30 Julio de 2015 11:28
Cuando el 7 de diciembre de 1941 los Estados Unidos se dejaron bombardear en Pearl Harbor y de esa manera consiguieron "tener un motivo más que válido para entrar a la Segunda Guerra Mundial", supieron de inmediato que las consecuencias podrían ser terribles e inminentes. Fieles a su estilo de tirar la piedra y pretender que los demás les devuelvan pétalos de rosas, los norteamericanos se sintieron de inmediato posible centro de los ataques de la Luftwaffe, la aviación militar alemana del Tercer Reich. El ataque japonés y el ingreso a la guerra de parte de Estados Unidos implicaba, claro está, un enfrentamiento directo con la Alemania nazi, por lo que el pánico y la paranoia comenzaron a ser moneda corriente no sólo entre la población civil, sino también entre los militares y las autoridades nacionales.
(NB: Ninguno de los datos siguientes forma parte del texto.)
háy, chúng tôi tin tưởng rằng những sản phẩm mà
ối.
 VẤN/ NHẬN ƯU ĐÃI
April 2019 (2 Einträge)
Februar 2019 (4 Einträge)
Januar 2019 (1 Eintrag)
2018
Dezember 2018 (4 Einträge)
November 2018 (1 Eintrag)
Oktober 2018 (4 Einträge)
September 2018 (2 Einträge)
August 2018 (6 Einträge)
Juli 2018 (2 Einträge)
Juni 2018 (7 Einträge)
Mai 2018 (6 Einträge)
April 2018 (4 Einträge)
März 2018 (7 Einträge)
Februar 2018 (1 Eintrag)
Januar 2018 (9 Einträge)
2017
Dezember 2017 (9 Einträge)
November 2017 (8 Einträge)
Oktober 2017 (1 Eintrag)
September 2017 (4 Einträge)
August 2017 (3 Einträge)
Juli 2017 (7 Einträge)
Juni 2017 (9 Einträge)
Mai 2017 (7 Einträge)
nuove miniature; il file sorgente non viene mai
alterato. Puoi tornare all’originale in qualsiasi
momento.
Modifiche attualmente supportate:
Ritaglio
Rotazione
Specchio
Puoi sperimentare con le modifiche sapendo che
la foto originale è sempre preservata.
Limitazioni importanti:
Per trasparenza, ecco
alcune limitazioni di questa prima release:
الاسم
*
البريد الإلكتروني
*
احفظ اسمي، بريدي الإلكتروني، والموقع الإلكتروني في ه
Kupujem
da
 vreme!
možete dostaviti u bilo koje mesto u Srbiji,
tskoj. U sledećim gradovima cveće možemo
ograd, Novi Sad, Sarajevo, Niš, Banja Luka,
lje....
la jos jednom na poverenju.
Los norteamericanos no siempre tuvieron en cuenta que tanto los japoneses como los alemanes podían disponer de bombarderos de largo alcance. En un principio no lo creyeron, pero los contundentes y constantes bombardeos alemanes sobre Londres en 1940, les hicieron repensar las cosas dramáticamente. Las inmediatas medidas de seguridad comenzaron a hacerse notorias y así las cosas se impartieron órdenes muy precisas a la hora de hacer apagones nocturnos "preventivos" (a los norteamericanos les gusta tanto esta palabra...), tal como hacían los británicos y simulacros destinados a mantener debidamente preparada a la población. Esas prácticas alcanzaban a las ciudades de la costa este, como así también a las de la costa oeste, llegando incluso a suceder algo similar en ciudades (no de Estados Unidos) ubicadas en el Golfo de México.
Pero no todo quedó allí. El gobierno de los Estados Unidos llevó su locura (tras el ingreso a la fuerza en la guerra) mucho más allá y experimentó el peor de los temores, llegando a pensar que la Luftwaffe de Adolf Hitler podría bombardear a la mismísima Casa Blanca, sede del presidente en la ciudad masónica de Washington.
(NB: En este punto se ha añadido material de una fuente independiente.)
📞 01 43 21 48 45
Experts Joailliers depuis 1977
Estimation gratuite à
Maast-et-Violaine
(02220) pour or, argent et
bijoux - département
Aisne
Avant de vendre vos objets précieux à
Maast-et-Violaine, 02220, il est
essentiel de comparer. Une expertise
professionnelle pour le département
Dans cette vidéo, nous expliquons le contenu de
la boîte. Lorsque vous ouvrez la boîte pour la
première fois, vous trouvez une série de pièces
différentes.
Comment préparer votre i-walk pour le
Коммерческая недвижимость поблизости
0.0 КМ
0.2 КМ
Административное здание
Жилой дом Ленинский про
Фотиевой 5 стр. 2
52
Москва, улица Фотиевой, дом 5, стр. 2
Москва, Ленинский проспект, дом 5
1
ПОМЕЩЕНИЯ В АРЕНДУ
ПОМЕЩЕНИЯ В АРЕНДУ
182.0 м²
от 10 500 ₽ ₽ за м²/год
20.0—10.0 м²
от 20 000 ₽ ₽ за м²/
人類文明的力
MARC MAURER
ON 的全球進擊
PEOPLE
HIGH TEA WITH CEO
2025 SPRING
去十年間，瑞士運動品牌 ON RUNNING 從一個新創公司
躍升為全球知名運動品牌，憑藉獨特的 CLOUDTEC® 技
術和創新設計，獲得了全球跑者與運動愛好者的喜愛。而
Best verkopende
La idea para protegerse no podía haber sido más llamativa y curiosa. Franklin D. Roosevelt, presidente norteamericano, recibió una idea de parte de algún colaborador y por poco no se hizo realidad: pintar la Casa Blanca de negro y de ese modo hacerla "invisible" en la noche ante la eventualidad del sobrevuelo y bombardeo de los aviones alemanes. El proyecto de la "Casa Negra" luego quedó descartado por completo. Los norteamericanos nunca sufrirían un ataque aéreo enemigo... por lo menos por un tiempo.